ドキュメンテーションとはある事柄に対するデータや情報、記録を収集して他の人がわかりやすい形式で文書化することを指します。
特にIT業界では利用者向けに利用方法のマニュアル、取扱説明書などの作成、他の開発者向けに情報伝達のための仕様書や設計書などの作成を行う必要があるため、高いドキュメンテーション力が求められるのです。
ドキュメンテーションのスキルを高めるメリット
IT企業の従業員がドキュメンテーションのスキルを高めると、どのようなメリットがあるのでしょうか。
3つご紹介します。
コミュニケーションがスムーズになる
業務の効率化を図る方法論の1つとして「ドキュメント・コミュニケーション」があります。
ドキュメント・コミュニケーションとは企業で大量に使われている提案書・報告書・会議資料などを効果的・効率的に作成して作成者と読者両方の生産性を高めることで、2008年に元マッキンゼーの中川邦夫氏によって提唱されました。

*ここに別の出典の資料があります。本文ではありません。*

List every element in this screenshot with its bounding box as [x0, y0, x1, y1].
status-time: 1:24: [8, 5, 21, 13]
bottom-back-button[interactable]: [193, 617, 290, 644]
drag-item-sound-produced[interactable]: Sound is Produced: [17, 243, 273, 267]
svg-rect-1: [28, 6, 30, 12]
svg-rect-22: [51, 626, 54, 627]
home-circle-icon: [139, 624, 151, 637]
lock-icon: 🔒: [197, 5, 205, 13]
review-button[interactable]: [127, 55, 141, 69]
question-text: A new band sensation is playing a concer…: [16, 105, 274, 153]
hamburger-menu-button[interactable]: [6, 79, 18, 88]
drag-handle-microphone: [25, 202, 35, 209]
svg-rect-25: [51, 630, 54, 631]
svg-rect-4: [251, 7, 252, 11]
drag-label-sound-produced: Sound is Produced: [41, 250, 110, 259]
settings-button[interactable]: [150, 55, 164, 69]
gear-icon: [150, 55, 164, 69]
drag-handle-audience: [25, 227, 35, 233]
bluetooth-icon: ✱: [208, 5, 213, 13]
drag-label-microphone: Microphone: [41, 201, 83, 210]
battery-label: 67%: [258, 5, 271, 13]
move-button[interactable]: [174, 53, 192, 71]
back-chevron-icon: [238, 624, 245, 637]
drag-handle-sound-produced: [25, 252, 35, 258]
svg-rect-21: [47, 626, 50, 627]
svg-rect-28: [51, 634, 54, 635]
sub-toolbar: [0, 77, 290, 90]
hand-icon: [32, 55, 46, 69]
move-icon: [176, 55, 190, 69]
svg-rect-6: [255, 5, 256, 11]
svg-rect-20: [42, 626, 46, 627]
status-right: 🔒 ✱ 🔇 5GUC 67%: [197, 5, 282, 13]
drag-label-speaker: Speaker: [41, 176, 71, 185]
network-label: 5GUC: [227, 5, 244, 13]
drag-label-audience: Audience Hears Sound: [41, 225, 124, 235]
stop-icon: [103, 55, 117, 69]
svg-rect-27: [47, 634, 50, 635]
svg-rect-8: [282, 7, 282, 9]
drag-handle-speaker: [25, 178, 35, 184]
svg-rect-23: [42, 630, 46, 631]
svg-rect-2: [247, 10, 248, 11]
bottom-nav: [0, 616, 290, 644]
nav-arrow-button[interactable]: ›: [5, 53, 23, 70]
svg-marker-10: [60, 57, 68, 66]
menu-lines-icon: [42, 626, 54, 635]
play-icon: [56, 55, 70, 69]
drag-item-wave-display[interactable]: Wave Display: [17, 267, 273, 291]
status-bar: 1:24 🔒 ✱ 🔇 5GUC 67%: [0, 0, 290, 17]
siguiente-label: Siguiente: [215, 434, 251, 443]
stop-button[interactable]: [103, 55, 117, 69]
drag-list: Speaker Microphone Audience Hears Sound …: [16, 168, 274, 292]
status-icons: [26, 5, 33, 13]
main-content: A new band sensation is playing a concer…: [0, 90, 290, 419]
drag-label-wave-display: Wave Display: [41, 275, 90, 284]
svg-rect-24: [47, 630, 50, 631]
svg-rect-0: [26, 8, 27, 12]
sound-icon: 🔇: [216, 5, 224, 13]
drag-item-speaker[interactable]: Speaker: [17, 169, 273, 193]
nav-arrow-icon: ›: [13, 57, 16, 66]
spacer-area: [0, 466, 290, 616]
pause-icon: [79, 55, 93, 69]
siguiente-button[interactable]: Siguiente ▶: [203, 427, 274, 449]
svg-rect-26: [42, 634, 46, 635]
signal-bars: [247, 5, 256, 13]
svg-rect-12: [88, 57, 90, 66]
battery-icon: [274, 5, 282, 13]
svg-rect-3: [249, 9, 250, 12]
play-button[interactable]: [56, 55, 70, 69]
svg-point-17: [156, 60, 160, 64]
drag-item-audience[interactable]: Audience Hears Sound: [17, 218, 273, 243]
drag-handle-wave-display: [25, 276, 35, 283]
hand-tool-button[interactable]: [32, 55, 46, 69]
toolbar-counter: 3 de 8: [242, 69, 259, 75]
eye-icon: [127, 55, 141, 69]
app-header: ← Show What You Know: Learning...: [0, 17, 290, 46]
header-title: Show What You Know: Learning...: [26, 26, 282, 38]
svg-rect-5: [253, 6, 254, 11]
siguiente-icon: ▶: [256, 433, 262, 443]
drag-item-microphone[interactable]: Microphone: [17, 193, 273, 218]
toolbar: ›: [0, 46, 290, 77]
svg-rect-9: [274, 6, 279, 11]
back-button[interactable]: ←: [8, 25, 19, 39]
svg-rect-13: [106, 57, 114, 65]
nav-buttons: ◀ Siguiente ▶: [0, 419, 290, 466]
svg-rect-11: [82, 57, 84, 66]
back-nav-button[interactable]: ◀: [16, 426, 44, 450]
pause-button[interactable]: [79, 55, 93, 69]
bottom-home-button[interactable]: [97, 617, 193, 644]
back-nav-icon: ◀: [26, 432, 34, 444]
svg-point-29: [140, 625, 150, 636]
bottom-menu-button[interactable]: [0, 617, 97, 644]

ドキュメント・コミュニケーションは次の3つの原則で成り立っています。
項目 | 概要 |
解・動・早 | ・解=読者にわかっていただく ・動=読者に動いていただく ・早=読者にできるだけ早いアクションを取っていただく |
問題解決コミュニケーション | ・作成者が読者に対し問題解決として伝える ・例えば背景→課題→対策といった構成にする |
スタンド・アローン | ・口頭での説明がなくても読者が十分に理解できる ・作成者が不在でもドキュメントが独り歩きする |
この3つの原則を満たすドキュメントは人を動かすことができ独り歩きできるため、ドキュメント・コミュニケーションは「人を動かす独り歩きする資料でのコミュニケーション」だと言えるのです。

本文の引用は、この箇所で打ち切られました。